A breath of life for an old religion
Pope Francis's game plan is a stunning and inspiring document.
Pope Francis is realistic. He knows that Catholics have a short memory for Papal documents. But this document, so full of joy and heart-piercing urgency, is different. Read it. Ponder it. Practice it.
I have read many Papal documents. I am a Catholic and a journalist and it comes with the territory. But never, ever, have I read anything as stunning as Evangelii Gaudium (The Joy of the Gospel), the first major document penned by Pope Francis.
There is nothing new in Evangelii Gaudium. Nothing at all. Perhaps that is the secret of its charm and power.

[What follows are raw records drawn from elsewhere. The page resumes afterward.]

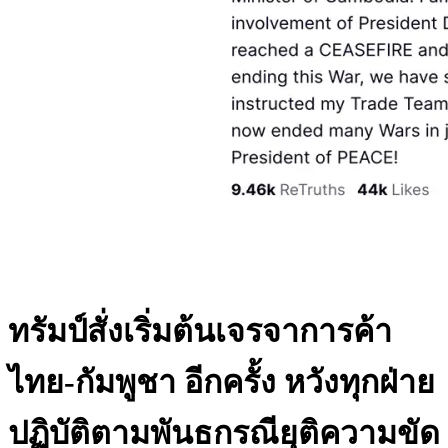
ทรัมป์สั่งเริ่มต้นเจรจาการค้า
ไทย-กัมพูชา อีกครั้ง หวังทุกฝ่าย
ปฏิบัติตามพันธกรณียุติความขัด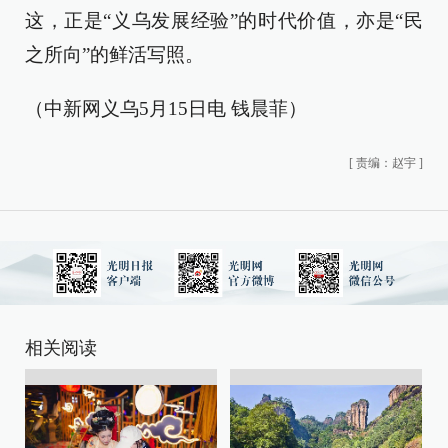
这，正是“义乌发展经验”的时代价值，亦是“民
之所向”的鲜活写照。
（中新网义乌5月15日电 钱晨菲）
[
责编：赵宇
]
相关阅读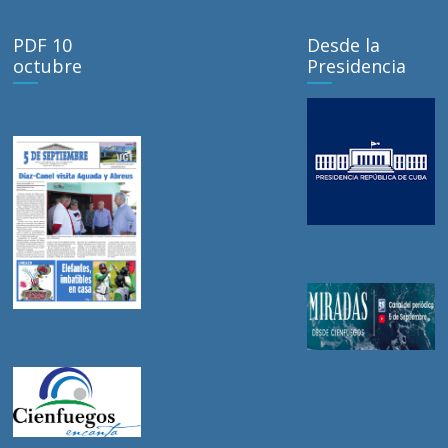
PDF 10
Desde la
octubre
Presidencia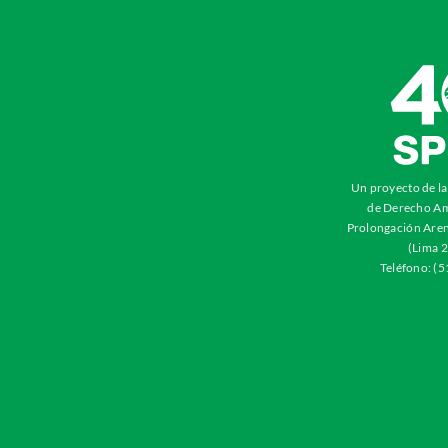
Un proyecto de l
de Derecho Am
Prolongación Aren
(Lima 2
Teléfono: (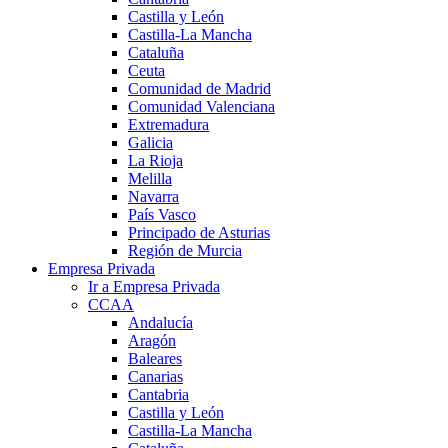
Castilla y León
Castilla-La Mancha
Cataluña
Ceuta
Comunidad de Madrid
Comunidad Valenciana
Extremadura
Galicia
La Rioja
Melilla
Navarra
País Vasco
Principado de Asturias
Región de Murcia
Empresa Privada
Ir a Empresa Privada
CCAA
Andalucía
Aragón
Baleares
Canarias
Cantabria
Castilla y León
Castilla-La Mancha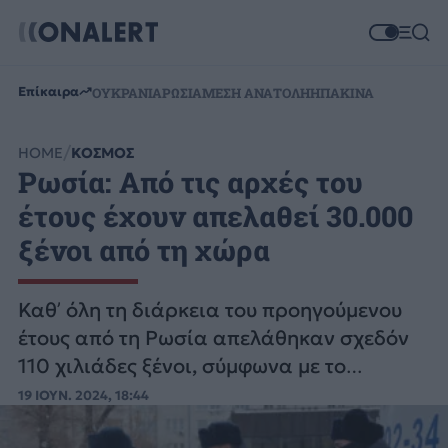
Επίκαιρα
ΟΥΚΡΑΝΙΑ
ΡΩΣΙΑ
ΜΕΣΗ ΑΝΑΤΟΛΗ
ΗΠΑ
ΚΙΝΑ
HOME
ΚΟΣΜΟΣ
Ρωσία: Από τις αρχές του
έτους έχουν απελαθεί 30.000
ξένοι από τη χώρα
Καθ’ όλη τη διάρκεια του προηγούμενου
έτους από τη Ρωσία απελάθηκαν σχεδόν
110 χιλιάδες ξένοι, σύμφωνα με το
υπουργείο Εσωτερικών της χώρας.
19 ΙΟΥΝ. 2024, 18:44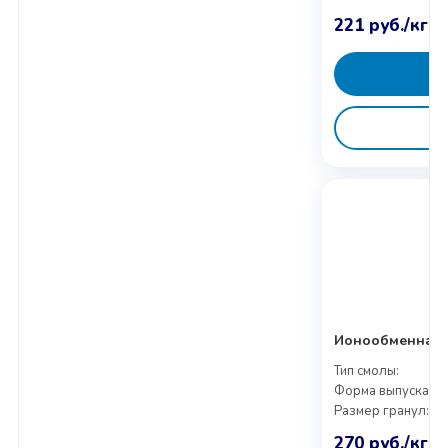
221
руб.
/кг
Ионообменная с
Тип смолы:
Форма выпуска:
Размер гранул:
270
руб.
/кг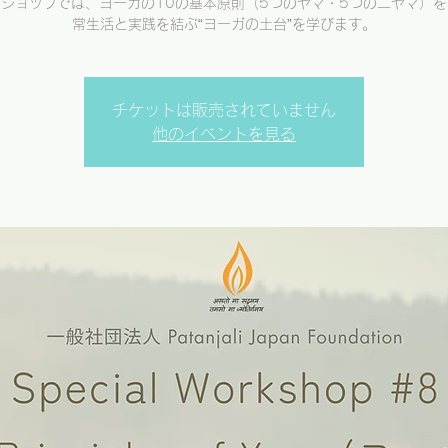
ショップでは、ヨーガの10の基本原則（5つのヤマ・5つのニヤマ）
常生活と実践を結ぶ“ヨーガの土台”を学びます。
チケットは販売されていません
他のイベントを見る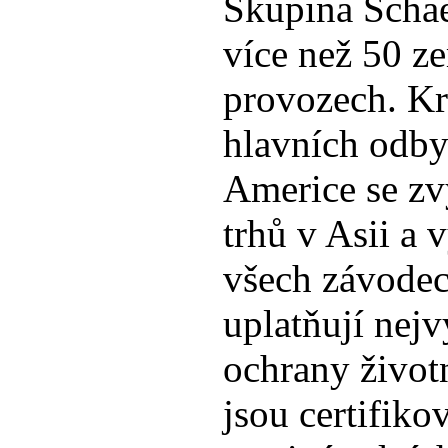
Skupina Schaef
více než 50 z
provozech. Kr
hlavních odby
Americe se zv
trhů v Asii a
všech závodec
uplatňují nejv
ochrany život
jsou certifiko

It is a challenge for Christians to scrape back the layers of paint and dust and dirt which have darkened the glowing light of the Gospel message.
Evangelii Gaudium has a vigorous innocence and freshness about it; it is a young man’s shout to the world that love is possible, justice is possible, anything is possible, if the world would only listen to the plain words of Jesus Christ.
I can only compare it to the impulse of early 20th century poets and artists to remake art to pierce the shroud of dead custom and cliché. The American poet William Carlos Williams wrote in the 1920s that art should “revive the senses and force them to re-see, re-hear, re-taste, re-smell, and generally re-value all that it was believed had been seen, heard, smelled and generally valued”. That is what Pope Francis desperately wants his readers to do.